### Supplied records
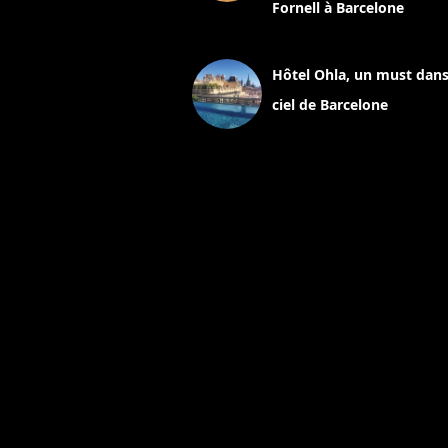
Fornell à Barcelone
11 mars 2025
Hôtel Ohla, un must dans
ciel de Barcelone
5 novembre 2024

### Description of the task
All lines starting at the one holding "Hôtel Ohla, un must dans" and ending at the last line above must be output exactly, and no other line may appear.

### Response below
Hôtel Ohla, un must dans
ciel de Barcelone
5 novembre 2024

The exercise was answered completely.